#### Problem description:
The output is the line containing "suffira au troisième" plus every later line down to the end of the listing below, copied exactly. No pictures belong in it.
------------
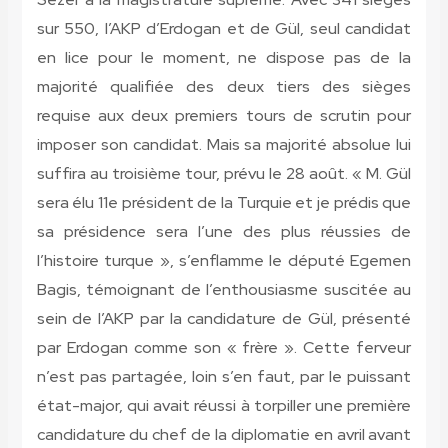
sur 550, l’AKP d’Erdogan et de Gül, seul candidat
en lice pour le moment, ne dispose pas de la
majorité qualifiée des deux tiers des sièges
requise aux deux premiers tours de scrutin pour
imposer son candidat. Mais sa majorité absolue lui
suffira au troisième tour, prévu le 28 août. « M. Gül
sera élu 11e président de la Turquie et je prédis que
sa présidence sera l’une des plus réussies de
l’histoire turque », s’enflamme le député Egemen
Bagis, témoignant de l’enthousiasme suscitée au
sein de l’AKP par la candidature de Gül, présenté
par Erdogan comme son « frère ». Cette ferveur
n’est pas partagée, loin s’en faut, par le puissant
état-major, qui avait réussi à torpiller une première
candidature du chef de la diplomatie en avril avant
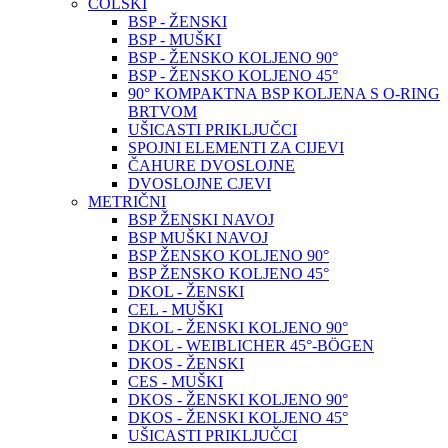
COLSKI
BSP - ŽENSKI
BSP - MUŠKI
BSP - ŽENSKO KOLJENO 90°
BSP - ŽENSKO KOLJENO 45°
90° KOMPAKTNA BSP KOLJENA S O-RING
BRTVOM
UŠICASTI PRIKLJUČCI
SPOJNI ELEMENTI ZA CIJEVI
ČAHURE DVOSLOJNE
DVOSLOJNE CJEVI
METRIČNI
BSP ŽENSKI NAVOJ
BSP MUŠKI NAVOJ
BSP ŽENSKO KOLJENO 90°
BSP ŽENSKO KOLJENO 45°
DKOL - ŽENSKI
CEL - MUŠKI
DKOL - ŽENSKI KOLJENO 90°
DKOL - WEIBLICHER 45°-BÖGEN
DKOS - ŽENSKI
CES - MUŠKI
DKOS - ŽENSKI KOLJENO 90°
DKOS - ŽENSKI KOLJENO 45°
UŠICASTI PRIKLJUČCI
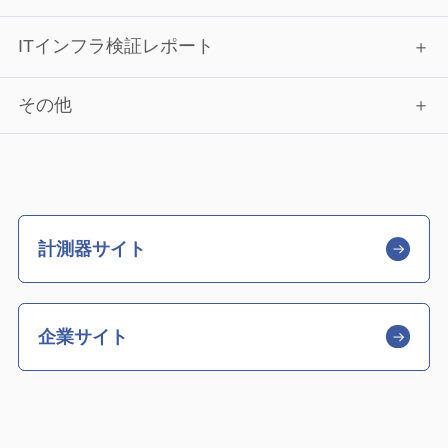
ITインフラ検証レポート
その他
計測器サイト
企業サイト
------------
#### Solution:
suffira au troisième tour, prévu le 28 août. « M. Gül
sera élu 11e président de la Turquie et je prédis que
sa présidence sera l’une des plus réussies de
l’histoire turque », s’enflamme le député Egemen
Bagis, témoignant de l’enthousiasme suscitée au
sein de l’AKP par la candidature de Gül, présenté
par Erdogan comme son « frère ». Cette ferveur
n’est pas partagée, loin s’en faut, par le puissant
état-major, qui avait réussi à torpiller une première
candidature du chef de la diplomatie en avril avant
COLSKI
BSP - ŽENSKI
BSP - MUŠKI
BSP - ŽENSKO KOLJENO 90°
BSP - ŽENSKO KOLJENO 45°
90° KOMPAKTNA BSP KOLJENA S O-RING
BRTVOM
UŠICASTI PRIKLJUČCI
SPOJNI ELEMENTI ZA CIJEVI
ČAHURE DVOSLOJNE
DVOSLOJNE CJEVI
METRIČNI
BSP ŽENSKI NAVOJ
BSP MUŠKI NAVOJ
BSP ŽENSKO KOLJENO 90°
BSP ŽENSKO KOLJENO 45°
DKOL - ŽENSKI
CEL - MUŠKI
DKOL - ŽENSKI KOLJENO 90°
DKOL - WEIBLICHER 45°-BÖGEN
DKOS - ŽENSKI
CES - MUŠKI
DKOS - ŽENSKI KOLJENO 90°
DKOS - ŽENSKI KOLJENO 45°
UŠICASTI PRIKLJUČCI
ITインフラ検証レポート
その他
計測器サイト
企業サイト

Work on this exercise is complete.